START RECORDS TO PROCESS
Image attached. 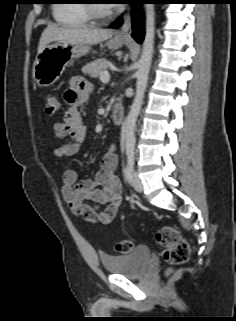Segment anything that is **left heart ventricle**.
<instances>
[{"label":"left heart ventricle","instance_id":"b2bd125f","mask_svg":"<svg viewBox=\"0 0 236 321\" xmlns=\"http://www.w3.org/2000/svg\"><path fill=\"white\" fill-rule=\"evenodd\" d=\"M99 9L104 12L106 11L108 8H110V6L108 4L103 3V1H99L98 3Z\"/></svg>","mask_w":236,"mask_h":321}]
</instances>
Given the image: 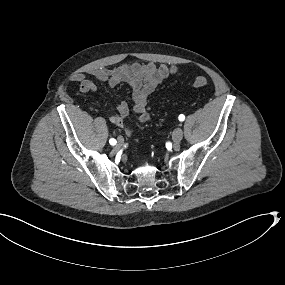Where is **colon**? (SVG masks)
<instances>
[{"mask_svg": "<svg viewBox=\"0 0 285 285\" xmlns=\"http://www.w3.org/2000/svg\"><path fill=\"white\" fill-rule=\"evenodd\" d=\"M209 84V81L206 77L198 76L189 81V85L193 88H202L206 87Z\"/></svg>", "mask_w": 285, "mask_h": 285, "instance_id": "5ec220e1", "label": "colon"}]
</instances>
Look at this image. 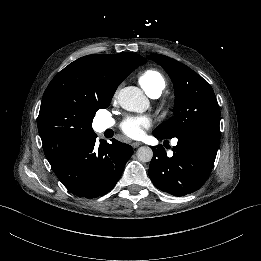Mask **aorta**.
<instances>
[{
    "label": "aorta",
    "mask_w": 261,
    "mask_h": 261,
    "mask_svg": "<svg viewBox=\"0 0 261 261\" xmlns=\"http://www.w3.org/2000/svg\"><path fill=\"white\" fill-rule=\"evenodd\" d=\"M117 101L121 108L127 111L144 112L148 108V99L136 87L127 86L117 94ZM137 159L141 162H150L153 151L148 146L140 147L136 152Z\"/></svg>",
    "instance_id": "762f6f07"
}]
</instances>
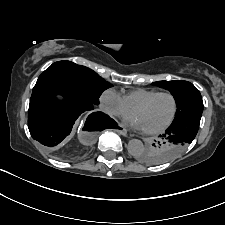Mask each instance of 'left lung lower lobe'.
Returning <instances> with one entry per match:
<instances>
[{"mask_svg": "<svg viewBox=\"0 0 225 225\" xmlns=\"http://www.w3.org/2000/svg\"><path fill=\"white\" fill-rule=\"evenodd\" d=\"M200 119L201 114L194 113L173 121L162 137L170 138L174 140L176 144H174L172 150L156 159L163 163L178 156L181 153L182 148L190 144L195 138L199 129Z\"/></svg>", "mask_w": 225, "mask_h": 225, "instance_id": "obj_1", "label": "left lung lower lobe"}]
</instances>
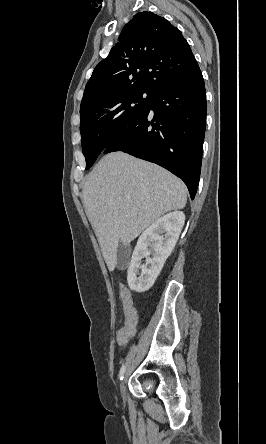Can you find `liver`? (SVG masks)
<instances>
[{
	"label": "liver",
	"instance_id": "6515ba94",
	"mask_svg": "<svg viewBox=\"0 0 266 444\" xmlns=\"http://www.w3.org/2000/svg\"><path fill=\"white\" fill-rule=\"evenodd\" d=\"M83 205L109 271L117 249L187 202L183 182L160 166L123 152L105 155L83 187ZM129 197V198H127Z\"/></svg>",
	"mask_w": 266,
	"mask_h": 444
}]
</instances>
END RECORDS TO PROCESS
◆ **REQUIREMENT**
Please retype the lines from the one that contains "Can you find" through the final line of the data, both included, without any pictures.

◆ **YOUR RESPONSE**
Can you find `liver`? (SVG masks)
<instances>
[{
	"label": "liver",
	"instance_id": "6515ba94",
	"mask_svg": "<svg viewBox=\"0 0 266 444\" xmlns=\"http://www.w3.org/2000/svg\"><path fill=\"white\" fill-rule=\"evenodd\" d=\"M83 205L109 271L117 249L187 202L183 182L160 166L123 152L105 155L83 187ZM129 197V198H127Z\"/></svg>",
	"mask_w": 266,
	"mask_h": 444
}]
</instances>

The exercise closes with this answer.